> **WORK TO COMPLETE**: The required output holds only the lines from the one containing "Catch the freshest" through the end of the material below, copied exactly, please, with no pictures.

> **RECORDS SUPPLIED**:
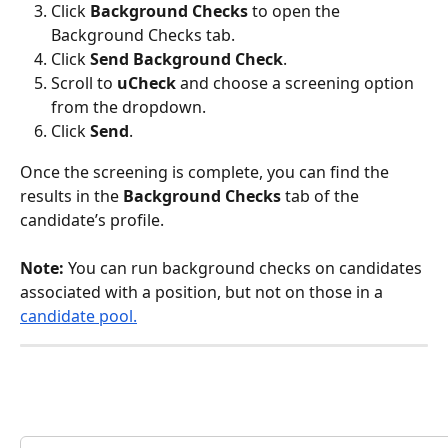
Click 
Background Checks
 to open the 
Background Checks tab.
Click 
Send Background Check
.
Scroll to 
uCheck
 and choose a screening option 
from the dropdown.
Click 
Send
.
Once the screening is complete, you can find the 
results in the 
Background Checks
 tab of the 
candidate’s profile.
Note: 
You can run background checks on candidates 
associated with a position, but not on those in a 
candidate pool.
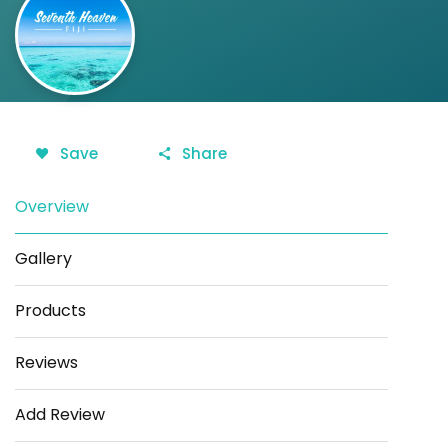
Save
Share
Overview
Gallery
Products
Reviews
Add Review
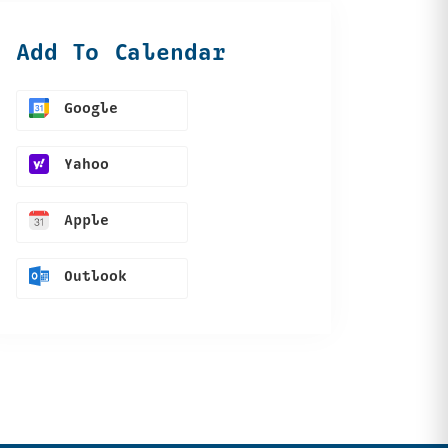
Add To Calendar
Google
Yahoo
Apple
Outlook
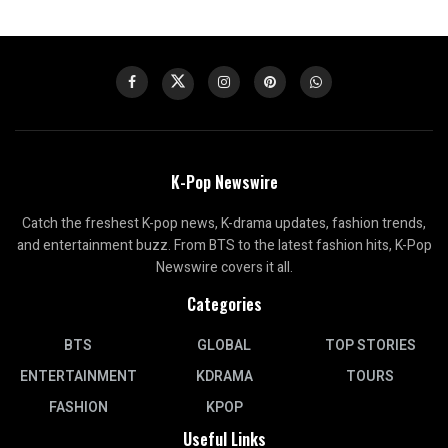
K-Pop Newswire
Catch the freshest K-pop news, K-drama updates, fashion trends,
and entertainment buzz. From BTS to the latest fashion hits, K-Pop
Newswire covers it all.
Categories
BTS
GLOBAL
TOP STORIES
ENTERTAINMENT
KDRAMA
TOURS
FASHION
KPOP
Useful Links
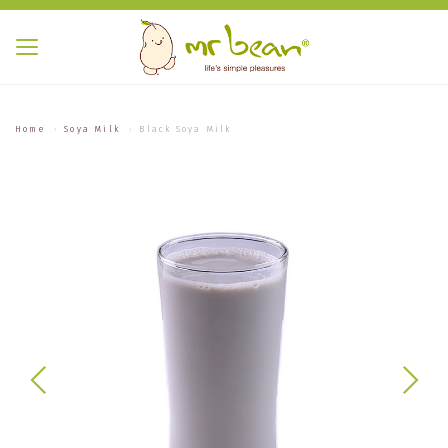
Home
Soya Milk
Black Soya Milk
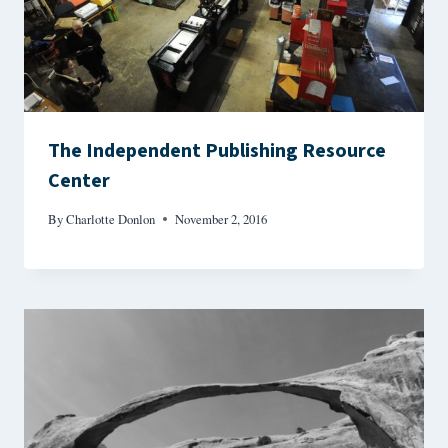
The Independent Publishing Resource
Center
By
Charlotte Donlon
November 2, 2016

> **ANSWER TO THE EXERCISE**:
Catch the freshest K-pop news, K-drama updates, fashion trends,
and entertainment buzz. From BTS to the latest fashion hits, K-Pop
Newswire covers it all.
Categories
BTS
GLOBAL
TOP STORIES
ENTERTAINMENT
KDRAMA
TOURS
FASHION
KPOP
Useful Links
Home
Soya Milk
Black Soya Milk
The Independent Publishing Resource
Center
By
Charlotte Donlon
November 2, 2016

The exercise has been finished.